Page-level text extractions
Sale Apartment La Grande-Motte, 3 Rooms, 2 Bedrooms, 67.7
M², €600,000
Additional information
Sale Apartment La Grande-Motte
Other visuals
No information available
* * *
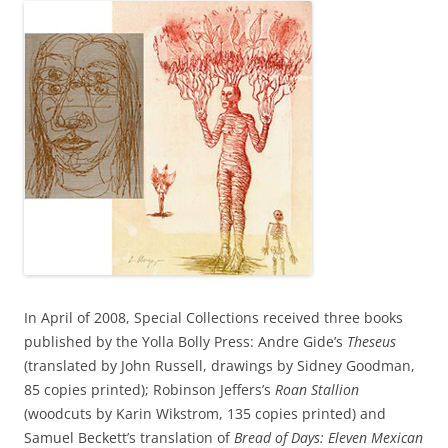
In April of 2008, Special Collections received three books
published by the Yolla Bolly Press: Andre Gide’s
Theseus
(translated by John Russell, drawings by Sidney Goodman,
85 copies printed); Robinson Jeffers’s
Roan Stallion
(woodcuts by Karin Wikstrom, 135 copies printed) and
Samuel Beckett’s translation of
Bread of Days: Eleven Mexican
...
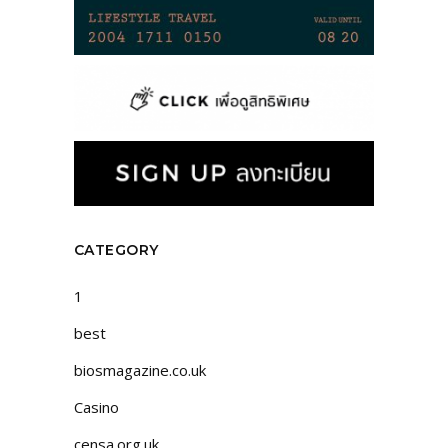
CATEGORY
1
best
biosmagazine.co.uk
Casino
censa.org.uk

■ Task brief ■
Only the lines above from the one with "Samuel Beckett’s translation of" up to and including the one with "Bread of Days: Eleven Mexican" should be repeated, exactly as written.

■ Task output ■
Samuel Beckett’s translation of
Bread of Days: Eleven Mexican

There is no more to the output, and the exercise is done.